Thursday, April 21, 2022

The Portage Path, Cuyahoga, & Tuscarawas

My mother told me that many Native Americans passed over the place where we live. There’s a place called the Portage Path. They used the path when they were switching rivers—from the Cuyahoga River to the Tuscarawas River and they traded with white men there as well. There is a statue in Akron, Ohio that depicts a Native American lugging his canoe over his head as he switches rivers. 

Cuyahoga supposedly means "crooked river" from the Mohawk name "Cayagaga." But the Mohawk people have no relation to this region so this connection has no factual backing. This is interesting to me because my teachers, parents, and the internet pass on this theory as the correct one. There are many possible origins of "Cuyahoga." It is said to come from the Seneca word "GayĆ³'ha'geh" meaning "on your chin," the Wyandot language words "kaye'ska" and "hake'nya'a," "here, small," or the combination of two Cayuga Iroquois words: "Gihe'hoga," meaning "Elm Tree River." It fascinates me that there are so many possible answers to this question. 

The Tuscarawas River means "open mouth of a steam." The name is commonly attributed to the Delaware Native Americans, but it is originally a Wyandot word. The Tuscarawas River was named in 1760 by foreign settlers.

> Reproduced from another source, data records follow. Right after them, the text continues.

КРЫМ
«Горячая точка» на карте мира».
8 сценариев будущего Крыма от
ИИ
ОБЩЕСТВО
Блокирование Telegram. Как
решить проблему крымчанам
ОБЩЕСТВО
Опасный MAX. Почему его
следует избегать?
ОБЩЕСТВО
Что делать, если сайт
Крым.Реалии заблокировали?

Before it was named "Naguerre-Konnan" an Iroquois or Wyandot word meaning "place of the beaver." When I was in seventh grade, I went to CVEEC (Cuyahoga Valley Environmental Education Center). I saw the chiseled stump of a tree that was made by a beaver. I was amazed at the little ‘c’ shaped wood chips made by the creature’s teeth. Before that, I wasn't even aware that beavers lived in Ohio. I'm sure I read about it somewhere but experiencing the wonders of nature in the wild was something that deeply moved me.


Sunday, April 17, 2022

Winter in Northeastern Ohio

Winter is the longest season in Northern Ohio. When Ohioans go outside and the breath gets snatched from their lungs and their nose hairs freeze upon the first inhale, they know the season has reached its climax. Most people are able to ski until May. I was born on May 10th, and last year it snowed on my birthday. I haven’t been skiing since my early years of high school, but I can picture every slope effortlessly in my mind. It is a small resort compared to places in Colorado or New York. All of Boston Mills could fit in a single cell phone picture. The skinny, steep, strip of land sandwiched by the Cuyahoga National Park. The notorious flammable river in front, and the thick forest behind.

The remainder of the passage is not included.